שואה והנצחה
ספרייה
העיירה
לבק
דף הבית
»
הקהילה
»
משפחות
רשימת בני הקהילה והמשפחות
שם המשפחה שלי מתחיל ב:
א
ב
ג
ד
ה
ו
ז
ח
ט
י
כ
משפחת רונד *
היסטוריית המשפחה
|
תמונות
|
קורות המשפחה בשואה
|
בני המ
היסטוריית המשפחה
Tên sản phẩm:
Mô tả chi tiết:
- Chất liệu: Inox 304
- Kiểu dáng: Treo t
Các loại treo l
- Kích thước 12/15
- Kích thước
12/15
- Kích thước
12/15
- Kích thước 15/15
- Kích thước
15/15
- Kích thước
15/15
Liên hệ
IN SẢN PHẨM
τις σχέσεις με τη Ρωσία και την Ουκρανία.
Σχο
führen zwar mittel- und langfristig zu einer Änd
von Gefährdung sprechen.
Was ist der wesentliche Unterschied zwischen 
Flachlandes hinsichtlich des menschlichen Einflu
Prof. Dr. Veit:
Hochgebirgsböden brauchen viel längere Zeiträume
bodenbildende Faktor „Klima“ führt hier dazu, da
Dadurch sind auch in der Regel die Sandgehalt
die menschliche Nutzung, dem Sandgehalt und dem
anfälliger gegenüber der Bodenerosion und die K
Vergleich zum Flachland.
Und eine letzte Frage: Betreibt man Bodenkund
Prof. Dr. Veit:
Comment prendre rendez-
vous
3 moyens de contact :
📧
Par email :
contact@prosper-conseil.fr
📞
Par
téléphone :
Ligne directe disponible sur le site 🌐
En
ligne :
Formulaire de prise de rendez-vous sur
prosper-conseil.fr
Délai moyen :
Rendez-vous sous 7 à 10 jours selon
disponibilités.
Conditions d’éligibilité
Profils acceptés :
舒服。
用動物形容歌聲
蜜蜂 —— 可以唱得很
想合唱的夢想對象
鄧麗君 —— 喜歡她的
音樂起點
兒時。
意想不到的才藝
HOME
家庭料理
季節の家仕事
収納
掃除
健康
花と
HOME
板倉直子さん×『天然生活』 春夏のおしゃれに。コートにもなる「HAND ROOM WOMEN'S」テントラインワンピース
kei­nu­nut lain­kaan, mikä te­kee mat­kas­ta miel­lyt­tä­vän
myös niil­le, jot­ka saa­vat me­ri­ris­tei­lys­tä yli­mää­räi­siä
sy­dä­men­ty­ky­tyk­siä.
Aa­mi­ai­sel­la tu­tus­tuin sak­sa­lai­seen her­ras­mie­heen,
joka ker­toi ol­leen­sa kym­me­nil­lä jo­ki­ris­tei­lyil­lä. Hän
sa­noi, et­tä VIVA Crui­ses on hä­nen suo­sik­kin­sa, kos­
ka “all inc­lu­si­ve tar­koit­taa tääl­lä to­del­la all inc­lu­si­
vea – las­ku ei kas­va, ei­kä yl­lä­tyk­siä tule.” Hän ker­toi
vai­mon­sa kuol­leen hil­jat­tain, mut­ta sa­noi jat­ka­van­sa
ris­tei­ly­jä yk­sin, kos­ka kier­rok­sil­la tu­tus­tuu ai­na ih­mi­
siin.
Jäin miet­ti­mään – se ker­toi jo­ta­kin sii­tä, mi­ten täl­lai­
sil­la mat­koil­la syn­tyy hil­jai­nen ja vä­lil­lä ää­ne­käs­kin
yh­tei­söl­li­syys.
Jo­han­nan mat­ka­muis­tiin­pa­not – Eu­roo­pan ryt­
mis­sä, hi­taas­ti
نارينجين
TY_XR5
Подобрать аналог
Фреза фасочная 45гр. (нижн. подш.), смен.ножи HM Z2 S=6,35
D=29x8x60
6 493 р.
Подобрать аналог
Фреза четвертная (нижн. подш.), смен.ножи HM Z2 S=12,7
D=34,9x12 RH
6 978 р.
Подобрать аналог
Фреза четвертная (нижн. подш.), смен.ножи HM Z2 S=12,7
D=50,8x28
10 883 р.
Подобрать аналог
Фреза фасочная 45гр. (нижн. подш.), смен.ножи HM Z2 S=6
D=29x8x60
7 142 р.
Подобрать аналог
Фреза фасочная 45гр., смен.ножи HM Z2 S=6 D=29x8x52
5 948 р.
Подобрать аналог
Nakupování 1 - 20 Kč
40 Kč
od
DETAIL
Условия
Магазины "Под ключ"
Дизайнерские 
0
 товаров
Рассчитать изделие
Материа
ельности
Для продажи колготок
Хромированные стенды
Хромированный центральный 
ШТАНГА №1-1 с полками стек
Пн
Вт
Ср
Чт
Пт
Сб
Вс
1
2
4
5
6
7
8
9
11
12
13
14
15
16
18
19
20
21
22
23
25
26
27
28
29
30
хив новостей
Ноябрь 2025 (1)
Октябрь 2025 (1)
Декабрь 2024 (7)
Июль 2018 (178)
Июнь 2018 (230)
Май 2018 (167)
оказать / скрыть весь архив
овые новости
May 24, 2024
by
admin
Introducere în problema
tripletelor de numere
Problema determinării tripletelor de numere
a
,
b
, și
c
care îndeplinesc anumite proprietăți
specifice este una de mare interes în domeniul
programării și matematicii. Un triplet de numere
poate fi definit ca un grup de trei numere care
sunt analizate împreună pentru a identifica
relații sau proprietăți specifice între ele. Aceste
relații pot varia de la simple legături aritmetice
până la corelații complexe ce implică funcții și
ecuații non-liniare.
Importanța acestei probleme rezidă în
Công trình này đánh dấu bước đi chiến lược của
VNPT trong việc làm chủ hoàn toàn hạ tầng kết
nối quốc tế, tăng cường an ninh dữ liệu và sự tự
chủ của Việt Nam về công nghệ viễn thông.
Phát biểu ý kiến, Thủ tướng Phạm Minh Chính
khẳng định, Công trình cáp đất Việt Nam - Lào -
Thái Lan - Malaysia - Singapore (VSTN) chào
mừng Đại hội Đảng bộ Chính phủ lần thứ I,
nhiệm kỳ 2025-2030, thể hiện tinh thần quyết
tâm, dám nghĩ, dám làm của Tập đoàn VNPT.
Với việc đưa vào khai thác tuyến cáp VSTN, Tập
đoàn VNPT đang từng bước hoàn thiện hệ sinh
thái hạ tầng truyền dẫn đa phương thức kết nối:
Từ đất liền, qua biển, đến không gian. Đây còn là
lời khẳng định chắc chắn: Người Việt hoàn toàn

_What this task involves_:
Give an exact copy of the lines from the one with "khẳng định, Công" through the end of the entries, both ends included.

_Solved exercise_:
khẳng định, Công trình cáp đất Việt Nam - Lào -
Thái Lan - Malaysia - Singapore (VSTN) chào
mừng Đại hội Đảng bộ Chính phủ lần thứ I,
nhiệm kỳ 2025-2030, thể hiện tinh thần quyết
tâm, dám nghĩ, dám làm của Tập đoàn VNPT.
Với việc đưa vào khai thác tuyến cáp VSTN, Tập
đoàn VNPT đang từng bước hoàn thiện hệ sinh
thái hạ tầng truyền dẫn đa phương thức kết nối:
Từ đất liền, qua biển, đến không gian. Đây còn là
lời khẳng định chắc chắn: Người Việt hoàn toàn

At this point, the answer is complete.